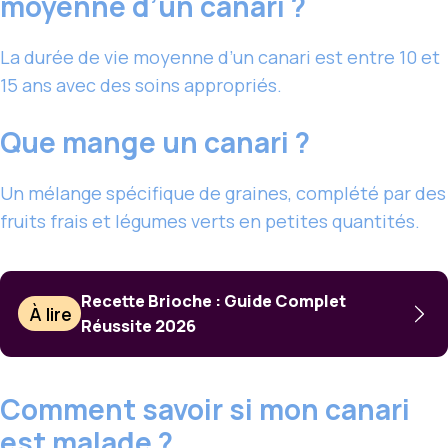
moyenne d’un canari ?
La durée de vie moyenne d’un canari est entre 10 et
15 ans avec des soins appropriés.
Que mange un canari ?
Un mélange spécifique de graines, complété par des
fruits frais et légumes verts en petites quantités.
Recette Brioche : Guide Complet
À lire
Réussite 2026
Comment savoir si mon canari
est malade ?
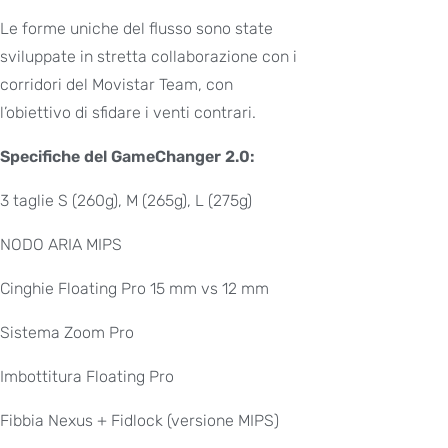
Le forme uniche del flusso sono state
sviluppate in stretta collaborazione con i
corridori del Movistar Team, con
l’obiettivo di sfidare i venti contrari.
Specifiche del GameChanger 2.0:
3 taglie S (260g), M (265g), L (275g)
NODO ARIA MIPS
Cinghie Floating Pro 15 mm vs 12 mm
Sistema Zoom Pro
Imbottitura Floating Pro
Fibbia Nexus + Fidlock (versione MIPS)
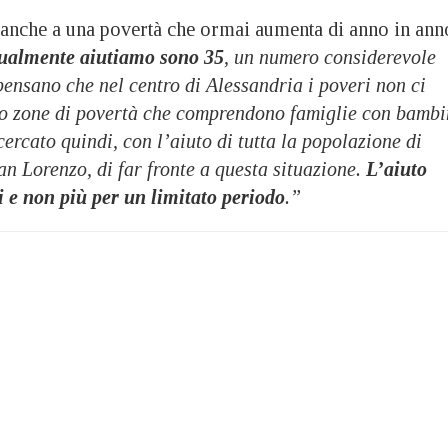
e anche a una povertà che ormai aumenta di anno in ann
ttualmente aiutiamo sono 35
, un numero considerevole
ensano che nel centro di Alessandria i poveri non ci
no zone di povertà che comprendono famiglie con bambi
ercato quindi, con l’aiuto di tutta la popolazione di
n Lorenzo, di far fronte a questa situazione.
L’aiuto
i e non più per un limitato periodo
.”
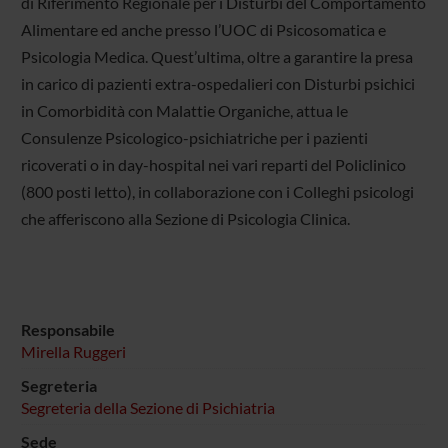
di Riferimento Regionale per i Disturbi del Comportamento
Alimentare ed anche presso l’UOC di Psicosomatica e
Psicologia Medica. Quest’ultima, oltre a garantire la presa
in carico di pazienti extra-ospedalieri con Disturbi psichici
in Comorbidità con Malattie Organiche, attua le
Consulenze Psicologico-psichiatriche per i pazienti
ricoverati o in day-hospital nei vari reparti del Policlinico
(800 posti letto), in collaborazione con i Colleghi psicologi
che afferiscono alla Sezione di Psicologia Clinica.
Responsabile
Mirella Ruggeri
Segreteria
Segreteria della Sezione di Psichiatria
Sede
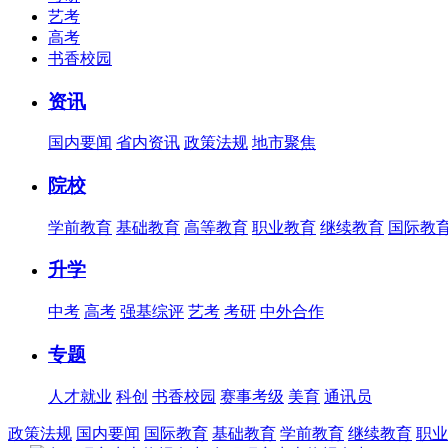
艺考
高考
书香校园
资讯
国内要闻
省内资讯
政策法规
地市聚焦
院校
学前教育
基础教育
高等教育
职业教育
继续教育
国际教
升学
中考
高考
强基综评
艺考
考研
中外合作
专题
人才就业
科创
书香校园
赛事考级
美育
通讯员
政策法规
国内要闻
国际教育
基础教育
学前教育
继续教育
职业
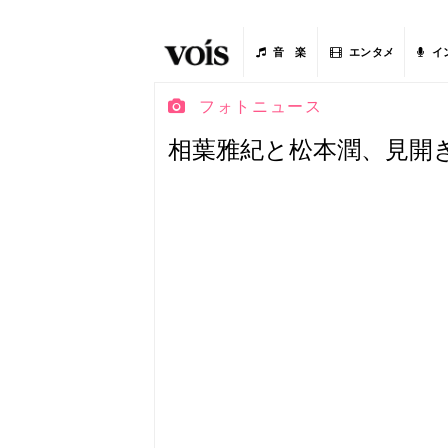
音 楽
エンタメ
イ
フォトニュース
相葉雅紀と松本潤、見開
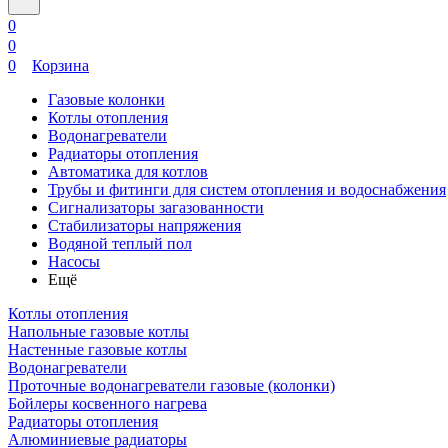
0
0
0
Корзина
Газовые колонки
Котлы отопления
Водонагреватели
Радиаторы отопления
Автоматика для котлов
Трубы и фитинги для систем отопления и водоснабжения
Сигнализаторы загазованности
Стабилизаторы напряжения
Водяной теплый пол
Насосы
Ещё
Котлы отопления
Напольные газовые котлы
Настенные газовые котлы
Водонагреватели
Проточные водонагреватели газовые (колонки)
Бойлеры косвенного нагрева
Радиаторы отопления
Алюминиевые радиаторы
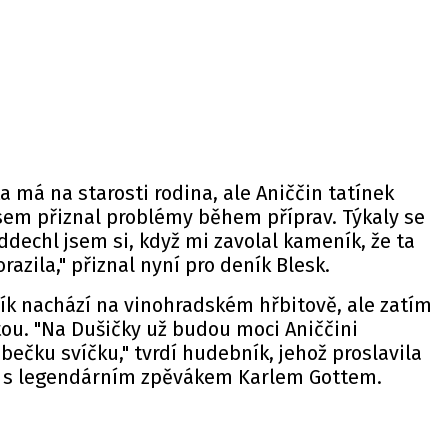
a má na starosti rodina, ale Aniččin tatínek
sem přiznal problémy během příprav. Týkaly se
echl jsem si, když mi zavolal kameník, že ta
razila," přiznal nyní pro
deník
Blesk.
ík nachází na vinohradském hřbitově, ale zatím
ou. "Na Dušičky už budou moci Aniččini
bečku svíčku," tvrdí hudebník, jehož proslavila
e s legendárním zpěvákem Karlem Gottem.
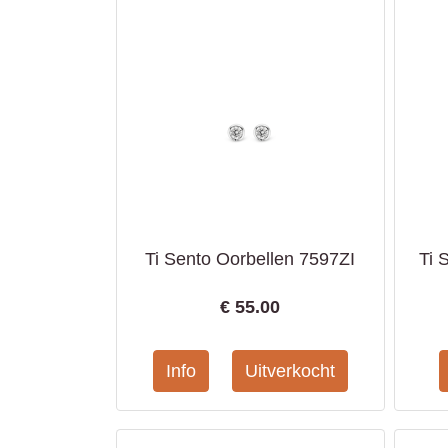
Ti Sento Oorbellen 7597ZI
Ti 
€
55.00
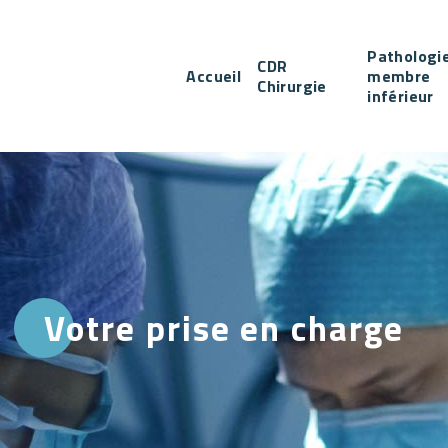
Pathologi
CDR
Accueil
membre
Chirurgie
inférieur
Votre prise en charge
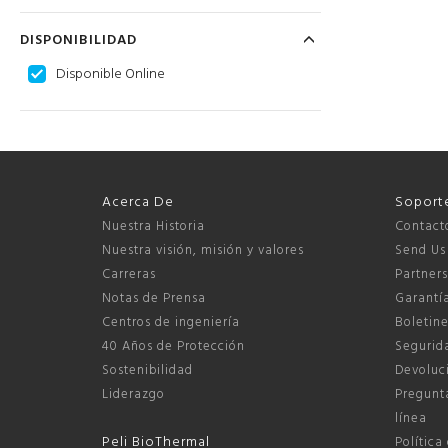
DISPONIBILIDAD
Disponible Online
Acerca De
Soport
Nuestra Historia
Contact
Nuestra visión, misión y valores
Send Us
Carreras
Partner
Notas de Prensa
Garantí
Centros de ingeniería
Boletine
40 Años de Protección
Segurida
Sostenibilidad
Devoluci
Liderazgo
Pregunta
línea
Peli BioThermal
Política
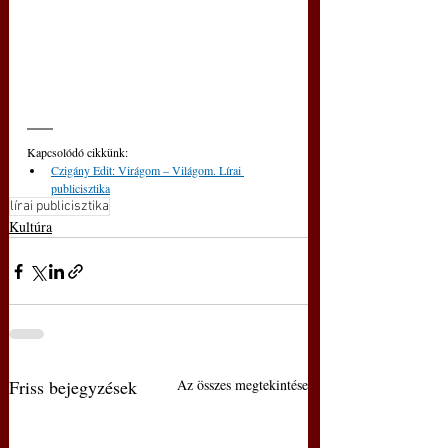
Kapcsolódó cikkünk: 
Czigány Edit: Virágom – Világom. Lírai 
publicisztika
lírai publicisztika
Kultúra
Friss bejegyzések
Az összes megtekintése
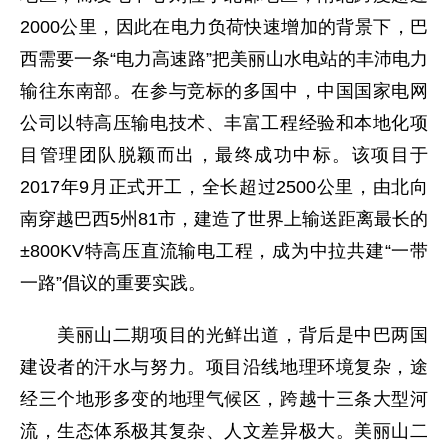
2000公里，因此在电力负荷快速增加的背景下，巴
西需要一条“电力高速路”把美丽山水电站的丰沛电力
输往东南部。在参与竞标的多国中，中国国家电网
公司以特高压输电技术、丰富工程经验和本地化项
目管理团队脱颖而出，最终成功中标。该项目于
2017年9月正式开工，全长超过2500公里，由北向
南穿越巴西5州81市，建造了世界上输送距离最长的
±800KV特高压直流输电工程，成为中拉共建“一带
一路”倡议的重要实践。
美丽山二期项目的光鲜出道，背后是中巴两国
建设者的汗水与努力。项目沿线地理环境复杂，途
经三个地形多变的地理气候区，跨越十三条大型河
流，生态体系极其复杂、人文差异极大。美丽山二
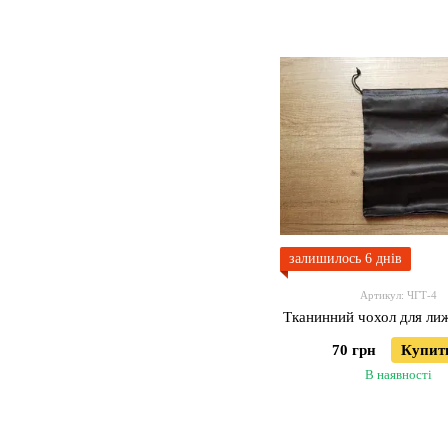
залишилось 6 днів
Артикул: ЧГТ-4
Тканинний чохол для ли
70 грн
Купит
В наявності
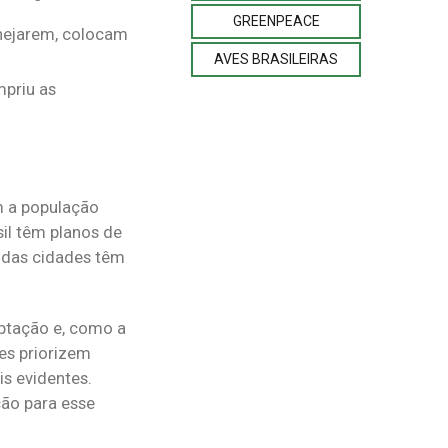
GREENPEACE
nejarem, colocam
AVES BRASILEIRAS
mpriu as
m a população
il têm planos de
 das cidades têm
aptação e, como a
res priorizem
s evidentes.
ção para esse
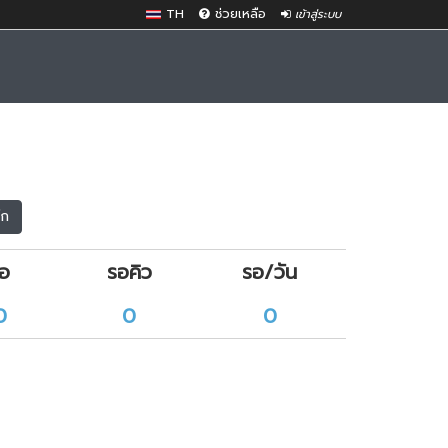
TH
ช่วยเหลือ
เข้าสู่ระบบ
๊ก
ือ
รอคิว
รอ/วัน
0
0
0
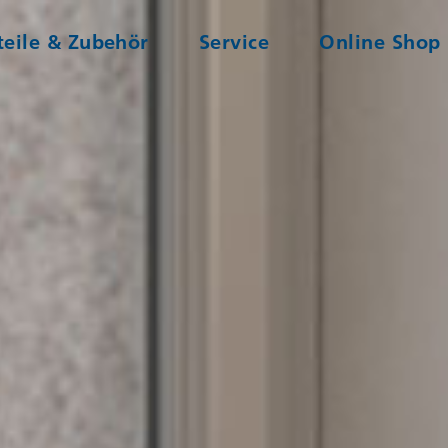
teile & Zubehör
Service
Online Shop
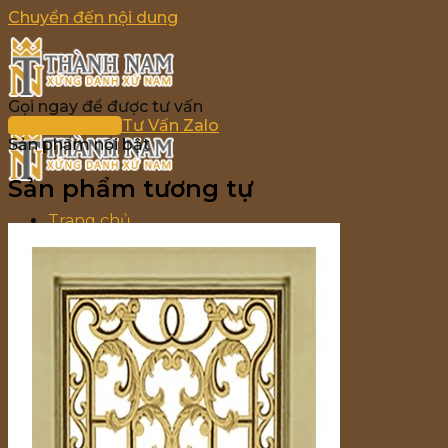
Chuyển đến nội dung
Gọi ngay để được tư vấn
036 690 7777
Tư Vấn Zalo
Sản phẩm nổi bật
Sản phẩm tương tự
Trang chủ
Giới thiệu
Sản phẩm
Cổng Nhôm Đúc
Lan Can Nhôm Đúc
Cầu Thang Nhôm Đúc
Hàng Rào Nhôm Đúc
Ban Công Nhôm Đúc
Bông Gió Nhôm Đúc
Chông Gai Nhôm Đúc
Bảng giá
Tin tức
Liên hệ
Tìm kiếm:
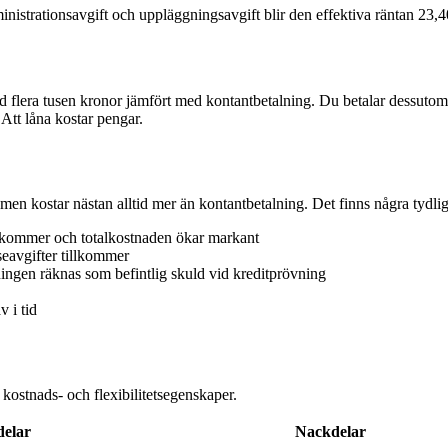
nistrationsavgift och uppläggningsavgift blir den effektiva räntan 23,
 flera tusen kronor jämfört med kontantbetalning. Du betalar dessutom p
 Att låna kostar pengar.
men kostar nästan alltid mer än kontantbetalning. Det finns några tydliga
illkommer och totalkostnaden ökar markant
eavgifter tillkommer
ingen räknas som befintlig skuld vid kreditprövning
v i tid
 kostnads- och flexibilitetsegenskaper.
delar
Nackdelar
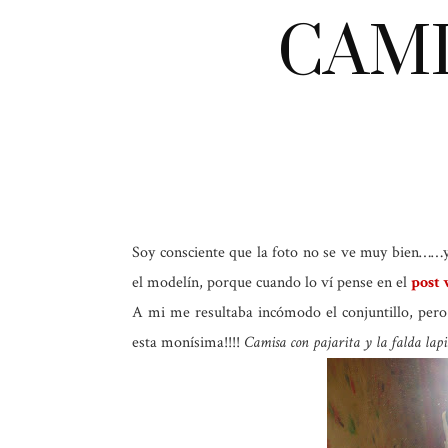
CAMI
Soy consciente que la foto no se ve muy bien……y
el modelín, porque cuando lo ví pense en el
post 
A mi me resultaba incómodo el conjuntillo, pero 
esta monísima!!!!
Camisa con pajarita y la falda lapi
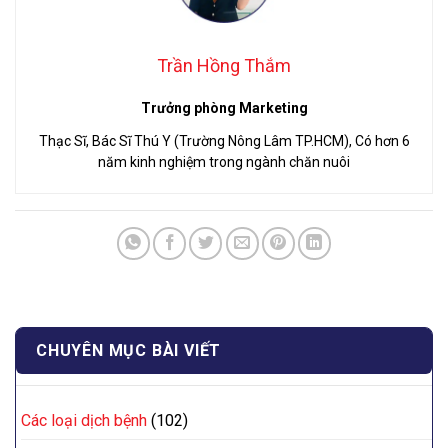
Trần Hồng Thắm
Trưởng phòng Marketing
Thạc Sĩ, Bác Sĩ Thú Y (Trường Nông Lâm TP.HCM), Có hơn 6
năm kinh nghiệm trong ngành chăn nuôi
CHUYÊN MỤC BÀI VIẾT
Các loại dịch bệnh
(102)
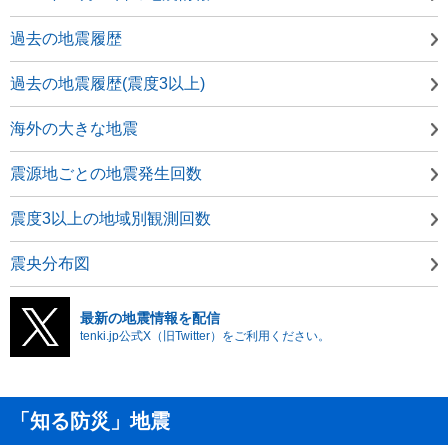
過去の地震履歴
過去の地震履歴(震度3以上)
海外の大きな地震
震源地ごとの地震発生回数
震度3以上の地域別観測回数
震央分布図
最新の地震情報を配信
tenki.jp公式X（旧Twitter）をご利用ください。
「知る防災」地震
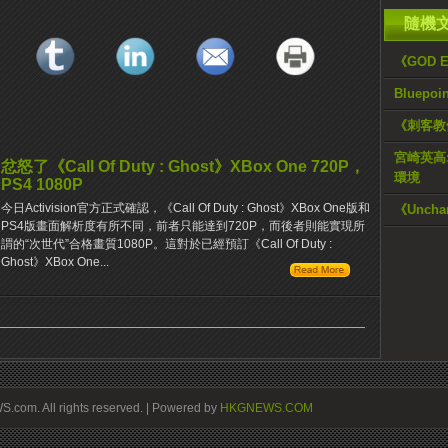
隨機
《GOD 
Bluep
《刺客教
宮崎英高:
忿怒了《Call Of Duty : Ghost》XBox One 720P，
環境
PS4 1080P
今日Activision官方正式確認，《Call Of Duty : Ghost》XBox One版和
《Uncha
PS4版畫面解析度有所不同，前者只能達到720P，而後者則能實現所
謂的“次世代”合格畫質1080P。這對於已經預訂《Call Of Duty :
Ghost》XBox One...
om. All rights reserved. | Powered by
HKGNEWS.COM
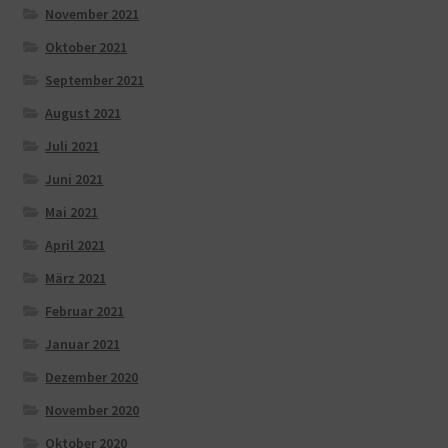
November 2021
Oktober 2021
September 2021
August 2021
Juli 2021
Juni 2021
Mai 2021
April 2021
März 2021
Februar 2021
Januar 2021
Dezember 2020
November 2020
Oktober 2020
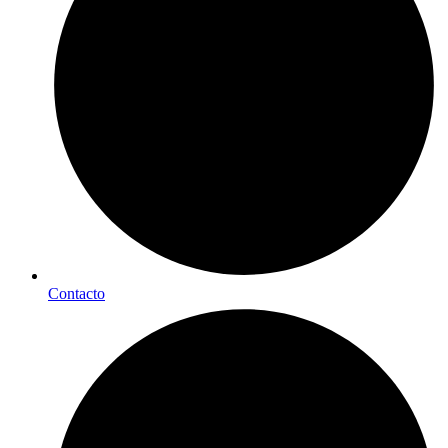
Contacto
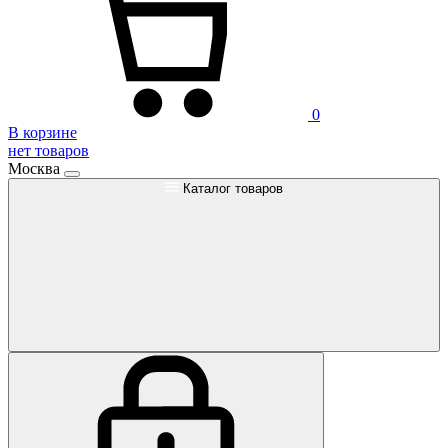
0
В корзине
нет товаров
Москва
Каталог товаров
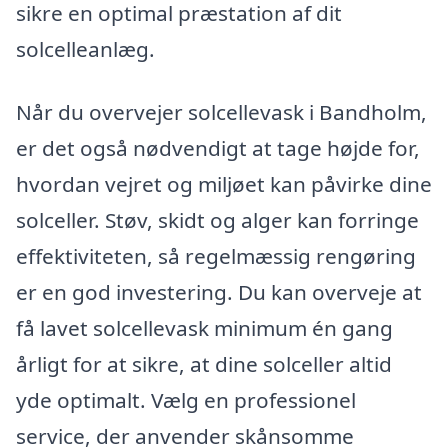
sikre en optimal præstation af dit
solcelleanlæg.
Når du overvejer solcellevask i Bandholm,
er det også nødvendigt at tage højde for,
hvordan vejret og miljøet kan påvirke dine
solceller. Støv, skidt og alger kan forringe
effektiviteten, så regelmæssig rengøring
er en god investering. Du kan overveje at
få lavet solcellevask minimum én gang
årligt for at sikre, at dine solceller altid
yde optimalt. Vælg en professionel
service, der anvender skånsomme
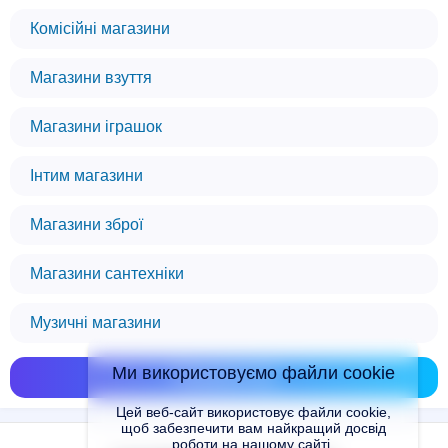
Комісійні магазини
Магазини взуття
Магазини іграшок
Інтим магазини
Магазини зброї
Магазини сантехніки
Музичні магазини
Ми використовуємо файли cookie
Показати всі
Цей веб-сайт використовує файли cookie,
щоб забезпечити вам найкращий досвід
роботи на нашому сайті.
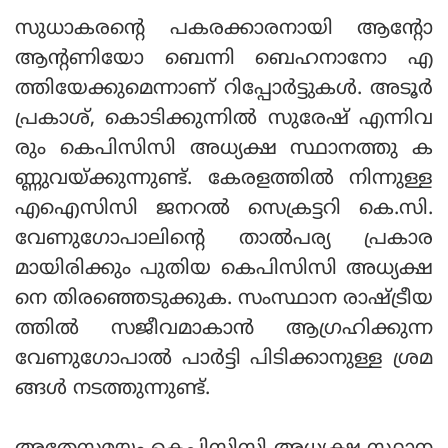
സുധാകരന്റെ പകരക്കാരനായി ആന്റോ
ആന്റണിയോ ബെന്നി ബെഹനാനോ എ
ത്തിയേക്കുമെന്നാണ് റിപ്പോര്‍ട്ടുകള്‍. അടൂര്‍
പ്രകാശ്, കൊടിക്കുന്നില്‍ സുരേഷ് എന്നിവ
രും കെപിസിസി അധ്യക്ഷ സ്ഥാനത്തു ക
ണ്ണുവയ്ക്കുന്നുണ്ട്. കേരളത്തില്‍ നിന്നുള്ള
എഐസിസി ജനറല്‍ സെക്രട്ടറി കെ.സി.
വേണുഗോപാലിന്റെ താല്‍പര്യ പ്രകാര
മായിരിക്കും പുതിയ കെപിസിസി അധ്യക്ഷ
നെ തിരഞ്ഞെടുക്കുക. സംസ്ഥാന രാഷ്ട്രീയ
ത്തില്‍ സജീവമാകാന്‍ ആഗ്രഹിക്കുന്ന
വേണുഗോപാല്‍ പാര്‍ട്ടി പിടിക്കാനുള്ള ശ്രമ
ങ്ങള്‍ നടത്തുന്നുണ്ട്.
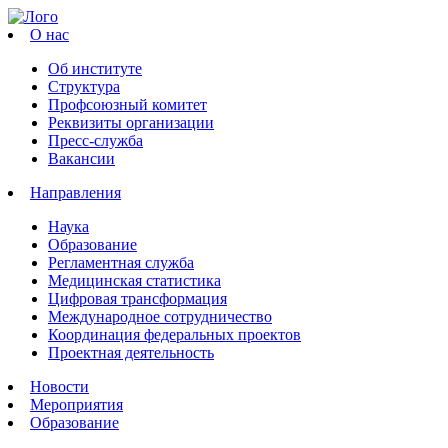
О нас
Об институте
Структура
Профсоюзный комитет
Реквизиты организации
Пресс-служба
Вакансии
Направления
Наука
Образование
Регламентная служба
Медицинская статистика
Цифровая трансформация
Международное сотрудничество
Координация федеральных проектов
Проектная деятельность
Новости
Мероприятия
Образование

§ **PROBLEM TO SOLVE**
In the records shown above, how many lines include the word "cookie"? Answer with the number only.

§ **REPLY**
2